QueueBatch is a project that I recently opened. It allows an efficient processing of Azure Storage Queues’ messages, triggering your function not for every single item, for batches.

Why batching

Why batching? I wrote some time ago about batching, specifically smart batching approach. Living in the era of cloud means that you can easily scale out when needed and if needed. If, because of the batching multiple operations into one, one can issue less IO transactions, access less resources and, eventually, pay less, I’m for it.

Web jobs 3.0-ish

If you’re familiar with Azure Functions, you probably know the issue that describes all the breaking changes that are being introduced (when I write it) to the WebJobs SDK. They changed a few public APIs, which resulted in some changes in QueueBatch. After all, it’s a regular trigger with a listener that is based on SDK APIs. Hopefully, when the stable 3.0 is released, I’ll be able to release a stable version of QueueBatch.

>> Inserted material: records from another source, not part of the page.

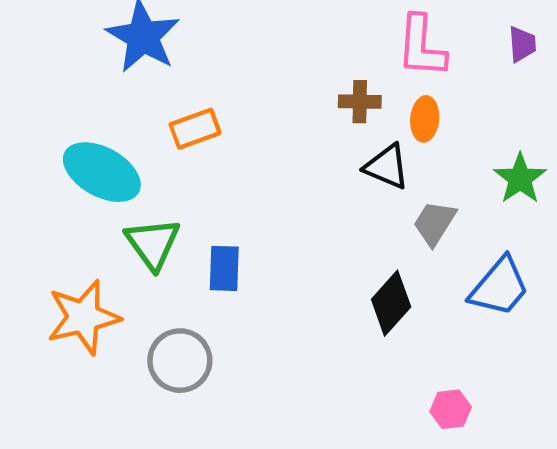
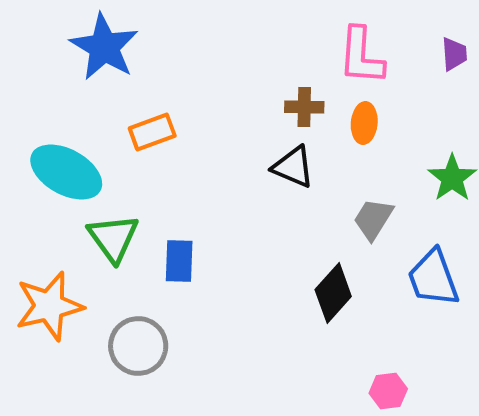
black triangle: (387, 167) -> (293, 167), moved
blue trapezoid: (499, 287) -> (433, 278), turned 120

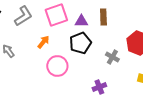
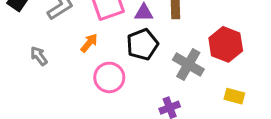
gray cross: (112, 57) -> (188, 65), size x1.5

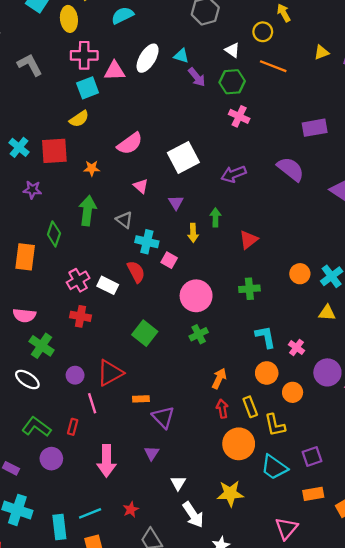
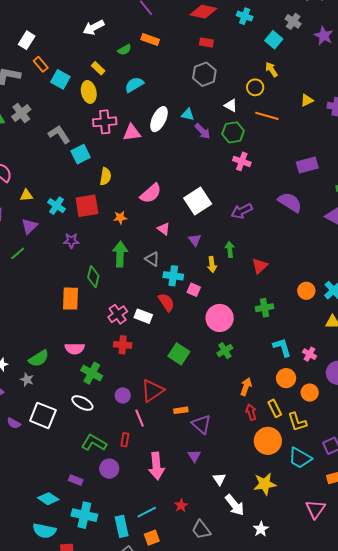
cyan square: (88, 88) -> (81, 154), moved
yellow semicircle: (79, 119) -> (105, 176), turned -42

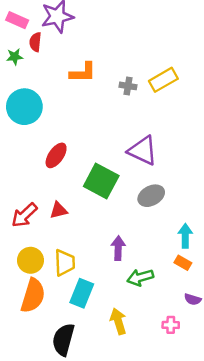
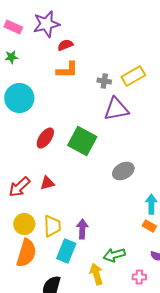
red semicircle: (35, 42) -> (65, 45), moved, turned 63
purple triangle: (143, 151) -> (116, 109), moved, turned -36
green square: (101, 181) -> (82, 141), moved
purple arrow: (118, 248) -> (82, 229), moved
green arrow: (140, 277) -> (114, 255), moved

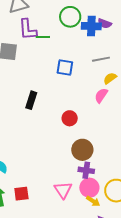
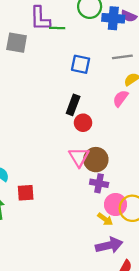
black rectangle: (31, 100) -> (73, 105), moved
pink circle: (89, 188) -> (116, 205), moved
pink triangle: (63, 190) -> (79, 157), moved
red square: (21, 194) -> (26, 193), moved

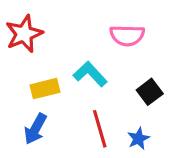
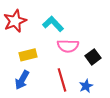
pink semicircle: (127, 35) -> (68, 46), moved
cyan L-shape: (90, 74) -> (53, 24), moved

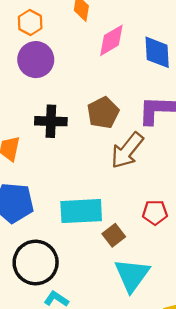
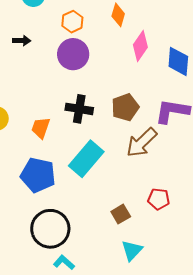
pink diamond: (111, 40) -> (140, 46), turned -32
cyan rectangle: (81, 211) -> (86, 159), moved, turned -54
cyan triangle: (132, 275) -> (132, 250), size x0.7

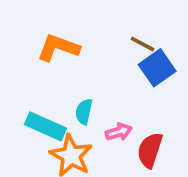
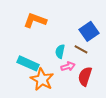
brown line: (143, 44) -> (81, 49), moved
cyan semicircle: (84, 112) -> (60, 51), moved

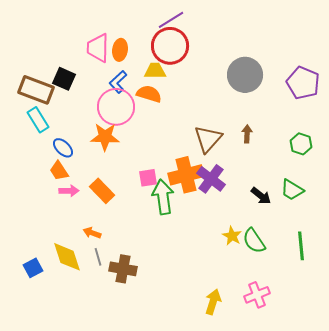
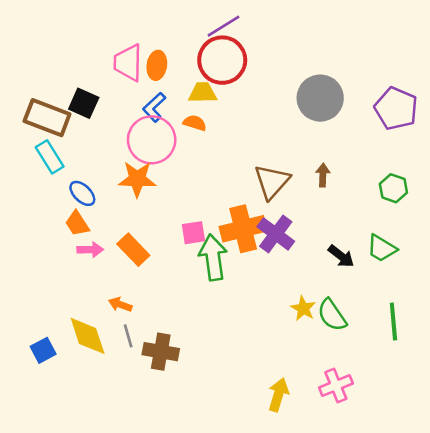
orange semicircle: (149, 94) -> (195, 123), size x0.7

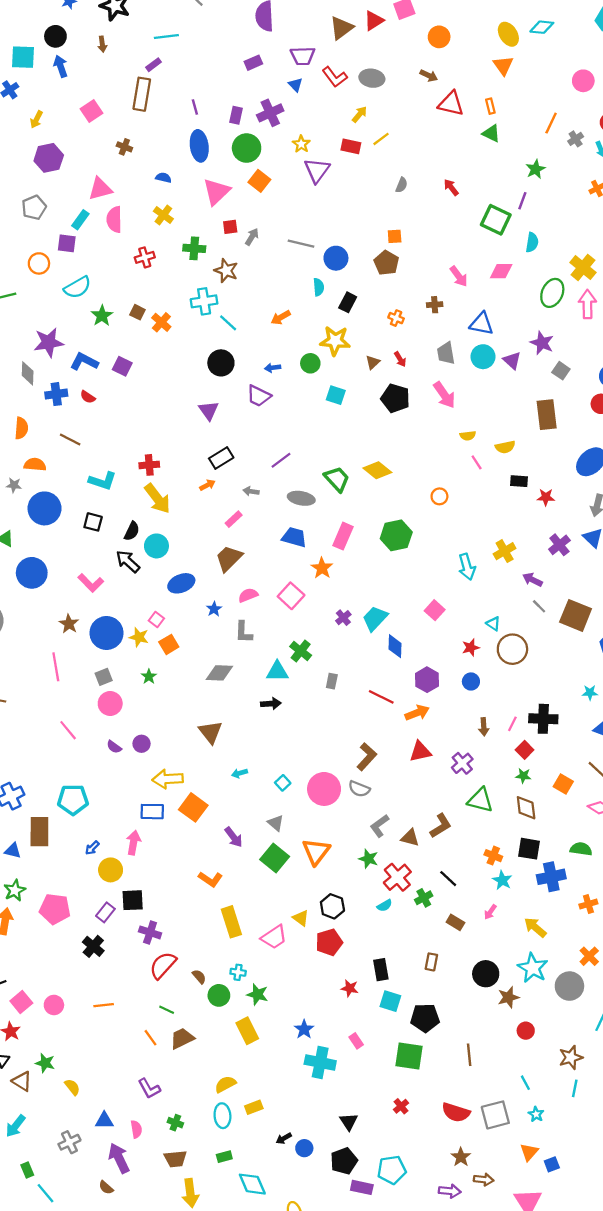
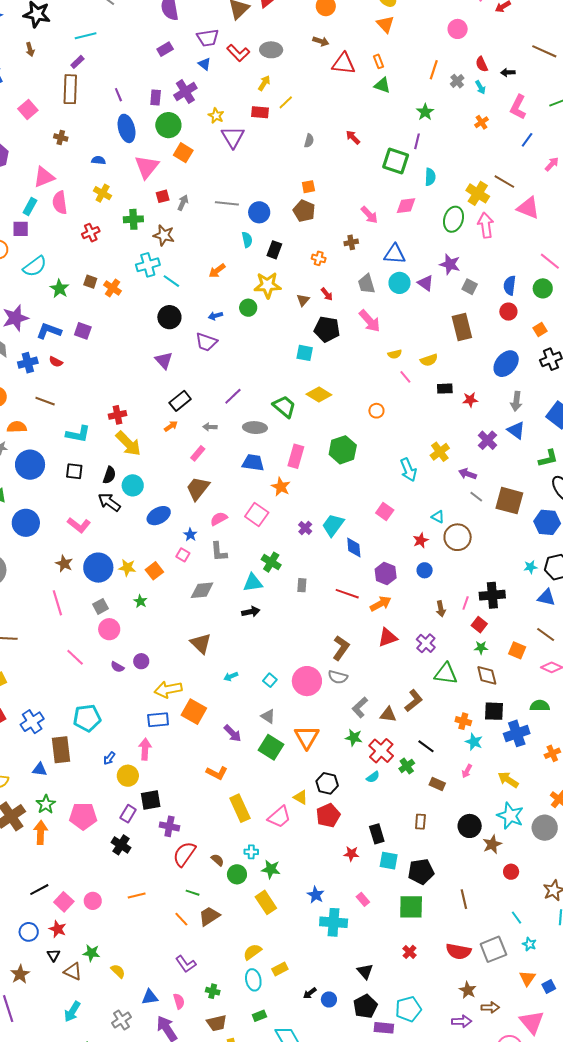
cyan square: (336, 395) -> (305, 353), moved
pink square: (156, 620) -> (183, 555), moved

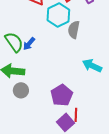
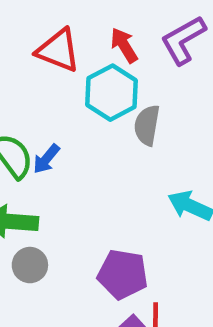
purple pentagon: (62, 95) -> (123, 274), turned -30

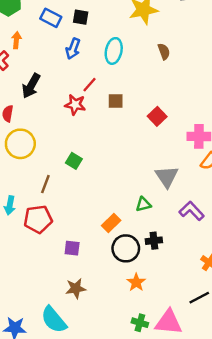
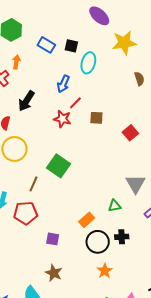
blue arrow: (73, 49) -> (63, 84), moved
cyan ellipse: (114, 51) -> (88, 63), moved
green square: (74, 161) -> (59, 166), size x1.6
brown star: (76, 288) -> (54, 273), turned 30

Storage SDK is not so fast

One of the improvements that I provided is a custom parser for responses of GetMessages requests. I did it in a single PR so you can follow the changes if you want. I know that SDK client provides a lot of options for retrying, calling the secondary endpoint etc. Unfortunately, for parsing responses, it uses XmlReader built on top of the response stream. This isn’t either fast or efficient. Knowing the schema of the response, I created a custom parser that you can opt-in for, to get more performance. Below, you can find the benchmark measuring a single parsing operation.

QueueBatchFaster

It’s important, that the QueueBatch provides the payload of a message as a *Memory*. This allowed using a single *byte[]* for the whole request, copy it from the response stream and provide chunks of it in a lightweight *Message* structs. This means, no allocations for the payload. The numbers above speak for themselves.

Stability

QueueBatch started as a component of something bigger. My idea behind open sourcing it was simple - make it accessible for other people thinking about money they pay for Azure Functions and wanting something much faster/better when operating on the old school Azure Storage Queues. A stable version of QueueBatch will be released as soon as WebJobs SDK is released as stable 3.0 and I have it running for some time for my purposes.

Summing up

The batch is dead and Azure Storage Queues are one of the oldest services provided by Azure. Still, if we use the smart batch approach with ASQ as underlying transport, the throughput and latency you can squeeze out of it is amazing.